It would benefit those who believe that health care is incompatible with the free market to refine their arguments. A stronger liberal argument for socialized medicine would be: let’s let the free market reign in those areas of health care that are most like the rest of the market economy (i.e., non-catastrophic and elective care), and instead focus on socializing the aspects of the system that are most unlike the rest of the economy (i.e., catastrophic care).
Such an argument would begin to converge with conservative calls for consumer-driven health plans. CDHPs seek to achieve something quite similar to what I describe above: they put cash, in the form of tax-free health savings accounts, in the hands of individuals to pay for routine health expenses, while still insuring against catastrophic illness or injury. CDHPs continue to be refined, and are prevented from innovating further by unwise regulation, but they represent the best attempt thus far to segregate the most market-oriented aspects of health care from the least market-oriented. I would welcome liberal thoughts on how to achieve the same.
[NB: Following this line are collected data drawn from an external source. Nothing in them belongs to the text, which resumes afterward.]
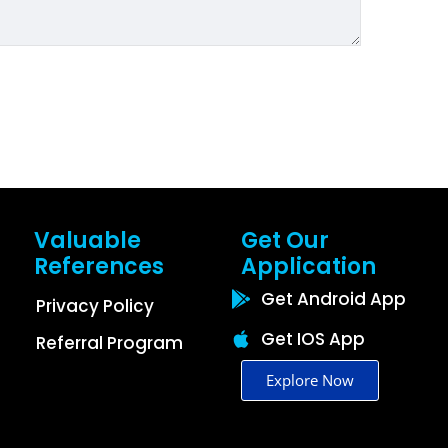
Valuable
Get Our
References
Application
Get Android App
Privacy Policy
Get IOS App
Referral Program
Explore Now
This is Avik Roy writing at NRO.
This is where we should have started the conversation on reforming healthcare. The potential of markets to improve the system makes greater individual freedom and responsibility in healthcare a good idea. At the same time, conservatism imposes on us a responsibility to the community at large. It begins in the home of course, but radiates out from there.
Unfortunately, our employer-based first-dollar-coverage system tilts too much in the direction of shared responsibility and greatly diminishes the power of markets to drive down costs, increase access, and improve quality. Obama's health reform reinforced this state of affairs.
For a presidency billed as transformational, Obamacare was anything but.